§ **How to complete this task**
Exact copies of all the lines below are needed, without the pictures.

========================================

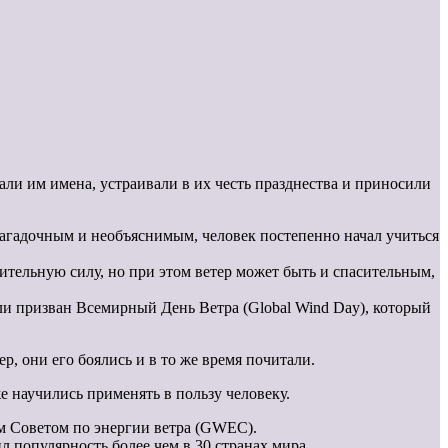
ли им имена, устраивали в их честь празднества и приносили
загадочным и необъяснимым, человек постепенно начал учиться
шительную силу, но при этом ветер может быть и спасительным,
и призван Всемирный День Ветра (Global Wind Day), который
, они его боялись и в то же время почитали.
е научились применять в пользу человеку.
м Советом по энергии ветра (GWEC).
л популярность более чем в 30 странах мира.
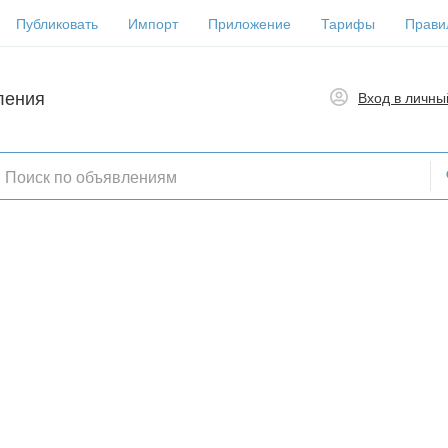
Публиковать
Импорт
Приложение
Тарифы
Прави
ления
Вход в личны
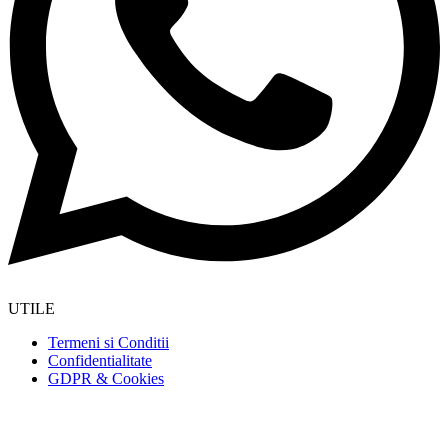
UTILE
Termeni si Conditii
Confidentialitate
GDPR & Cookies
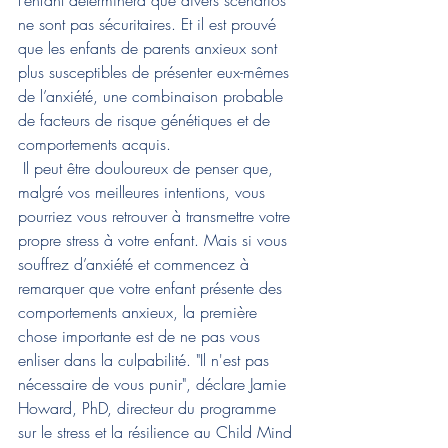
l’enfant déterminera que divers scénarios 
ne sont pas sécuritaires. Et il est prouvé 
que les enfants de parents anxieux sont 
plus susceptibles de présenter eux-mêmes 
de l’anxiété, une combinaison probable 
de facteurs de risque génétiques et de 
comportements acquis.
 Il peut être douloureux de penser que, 
malgré vos meilleures intentions, vous 
pourriez vous retrouver à transmettre votre 
propre stress à votre enfant. Mais si vous 
souffrez d’anxiété et commencez à 
remarquer que votre enfant présente des 
comportements anxieux, la première 
chose importante est de ne pas vous 
enliser dans la culpabilité. "Il n'est pas 
nécessaire de vous punir", déclare Jamie 
Howard, PhD, directeur du programme 
sur le stress et la résilience au Child Mind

========================================

§ **Solution to this problem**
ли им имена, устраивали в их честь празднества и приносили
загадочным и необъяснимым, человек постепенно начал учиться
шительную силу, но при этом ветер может быть и спасительным,
и призван Всемирный День Ветра (Global Wind Day), который
, они его боялись и в то же время почитали.
е научились применять в пользу человеку.
м Советом по энергии ветра (GWEC).
л популярность более чем в 30 странах мира.
Публиковать
Импорт
Приложение
Тарифы
Прави
ления
Вход в личны
UTILE
Termeni si Conditii
Confidentialitate
GDPR & Cookies
l’enfant déterminera que divers scénarios 
ne sont pas sécuritaires. Et il est prouvé 
que les enfants de parents anxieux sont 
plus susceptibles de présenter eux-mêmes 
de l’anxiété, une combinaison probable 
de facteurs de risque génétiques et de 
comportements acquis.
 Il peut être douloureux de penser que, 
malgré vos meilleures intentions, vous 
pourriez vous retrouver à transmettre votre 
propre stress à votre enfant. Mais si vous 
souffrez d’anxiété et commencez à 
remarquer que votre enfant présente des 
comportements anxieux, la première 
chose importante est de ne pas vous 
enliser dans la culpabilité. "Il n'est pas 
nécessaire de vous punir", déclare Jamie 
Howard, PhD, directeur du programme 
sur le stress et la résilience au Child Mind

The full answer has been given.